# PRAYER REQUEST PLEASE(UPDATE)



## sweetgoats (Oct 18, 2007)

We have a VERY dear friend (Scott) and his wife (Debbie). well over the years we have gotten to be VERY close wit Scot's mom and Step dad, they have treated my kids like their own Grand Kids and my Hubby and I like their kids.
Well we learned last week the Jay has inoperable Melanoma cancer. He had some spots removed last year and they said they had it all. Well this year he went for a check up and found out that it has spread to the liver, heart and eyes. They have only given him 3-6 months to live and if they do a very invasive chemo treatment they might be able to prolong his life a little longer.

Well the chemo and all was to start next week, but last night he could not breath and they called the Dr, and he had to get right to the hospital (it is a cancer hospital in Denver). They got 1-1/2 liters of fluid out of his lungs.
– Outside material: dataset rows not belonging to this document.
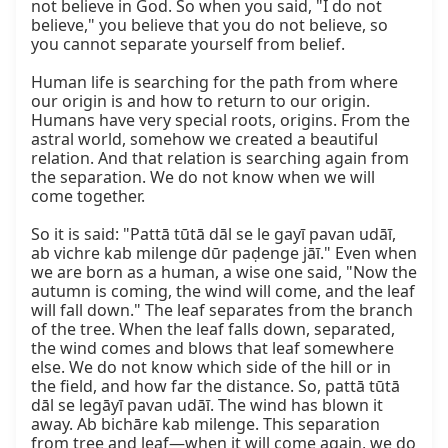
not believe in God. So when you said, "I do not 
believe," you believe that you do not believe, so 
you cannot separate yourself from belief.

Human life is searching for the path from where 
our origin is and how to return to our origin. 
Humans have very special roots, origins. From the 
astral world, somehow we created a beautiful 
relation. And that relation is searching again from 
the separation. We do not know when we will 
come together.

So it is said: "Pattā tūtā dāl se le gayī pavan udāī, 
ab vichre kab milenge dūr paḍenge jāī." Even when 
we are born as a human, a wise one said, "Now the 
autumn is coming, the wind will come, and the leaf 
will fall down." The leaf separates from the branch 
of the tree. When the leaf falls down, separated, 
the wind comes and blows that leaf somewhere 
else. We do not know which side of the hill or in 
the field, and how far the distance. So, pattā tūtā 
dāl se legāyī pavan udāī. The wind has blown it 
away. Ab bichāre kab milenge. This separation 
from tree and leaf—when it will come again, we do 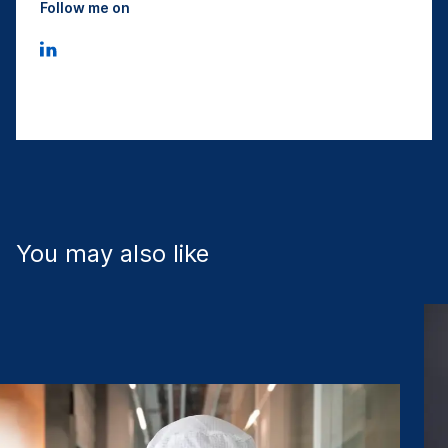
Follow me on
You may also like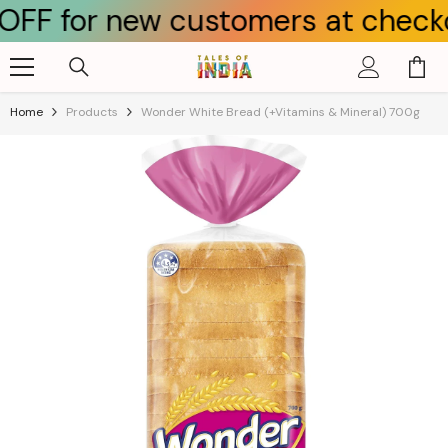
r new customers at checkout u
Skip To Content
Home
Products
Wonder White Bread (+Vitamins & Mineral) 700g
He really really needs prayers and so does his wonderful wife Marilyn.

Thank you so much. ray: ray:


----------



## Thanatos (Mar 16, 2009)

*Re: PRAYER REQUEST PLEASE*

ray: ray: ray:


----------



## LouLou (Mar 12, 2009)

*Re: PRAYER REQUEST PLEASE*

you got it! ray:


----------



## kelebek (Oct 5, 2007)

*Re: PRAYER REQUEST PLEASE*

I will think about you all!!!


----------



## toth boer goats (Jul 20, 2008)

*Re: PRAYER REQUEST PLEASE*

I will pray........ ray: ray: ray:


----------



## bheila (Jan 10, 2009)

*Re: PRAYER REQUEST PLEASE*

:hug: Prayers being sent ray:


----------



## deenak (Oct 10, 2007)

*Re: PRAYER REQUEST PLEASE*

I will pray for Scott and his family


----------



## liz (Oct 5, 2007)

*Re: PRAYER REQUEST PLEASE*

Prayers sent, a terminal disease is so very hard to deal with and no matter how long you know you have with a loved one, there is never enough time to tell them you love them. I pray that your loved ones know that they are not alone and that they have the strength and power of prayer to get them through.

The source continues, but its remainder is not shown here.